Entre o cafezinho, o bolo e as frutas, a roda de conversa ganhou vida com a sua fala sobre a terra, e o seu acesso a ela. E quando a fala vem carregada de exemplos, tudo fica mais interessante. Foi exatamente isso que ele fez! Começou a mostrar as garrafas e os compartimentos onde guarda suas sementes. Cada grão, uma história. Cada semente, uma lembrança de tempos em que o campo ainda tinha rosto e nome.

“Esse milho aqui tem milhares de anos”, disse, com o cuidado de quem segura um recém-nascido. Fiquei em silêncio, tentando entender tudo o que cabia naquela fala simples. E percebi que ele não falava só de sementes, falava de futuro, resistência e pertencimento.

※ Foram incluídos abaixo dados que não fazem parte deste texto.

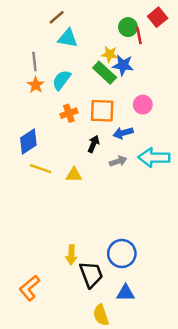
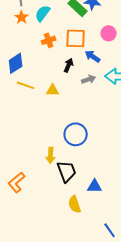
blue arrow: (123, 133) -> (93, 56), turned 49
blue circle: (122, 254) -> (76, 134), moved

Lembrei das palavras de Ailton Krenak, quando fala da florestania, esse modo de viver em que o ser humano se sente parte da natureza, e não seu dono. Aquele agricultor, sem nunca ter lido Krenak, já vivia a florestania no gesto de plantar, no respeito à chuva e na fé no tempo da terra.
Lembrei também de Nego Bispo, que fala da contracolonização, o ato de reexistir/resistir à força do progresso que arranca as raízes e transforma tudo em mercadoria, ou quando fala no “envolvimento”, contrário à lógica do “des” “envolver”, o homem da natureza.
Aquele homem, com suas mãos calejadas, era a prova viva dessa reexistência/resistência. Enquanto o agronegócio (patronal) espalha monoculturas e silencia as vozes do campo, ele espalha diversidade e faz do silêncio da terra um canto de esperança.
Enquanto conversávamos, ele apontou para o horizonte, lá onde a terra havia dado lugar a mais um plantio de cana, com aquele olhar de quem sabe que aquilo não vai alimentar ninguém!
Fiquei pensando em quantas vezes o progresso chegou assim: sem pedir licença, sem ouvir o chão, sem respeitar o tempo de quem mora nele, ou de quem precisa dele para “viver”.
No caminho de volta, enquanto eu observava os plantios de cana, por todos os municípios que passava, percebi que aquele guardião me ensinara mais do que qualquer livro, e por um instante me perguntei, com um certo ar de preocupação: Quem será que vai plantar “comida” para a posteridade?
Enquanto muitos correm atrás de produtividade e resultados, ele segue cuidando de sementes, e talvez seja isso que nos falta: menos metas e mais raízes. Porque no fim das contas, preservar uma semente é resistir à pressa do mundo. É dizer que o futuro ainda pode germinar, mesmo em solo rachado!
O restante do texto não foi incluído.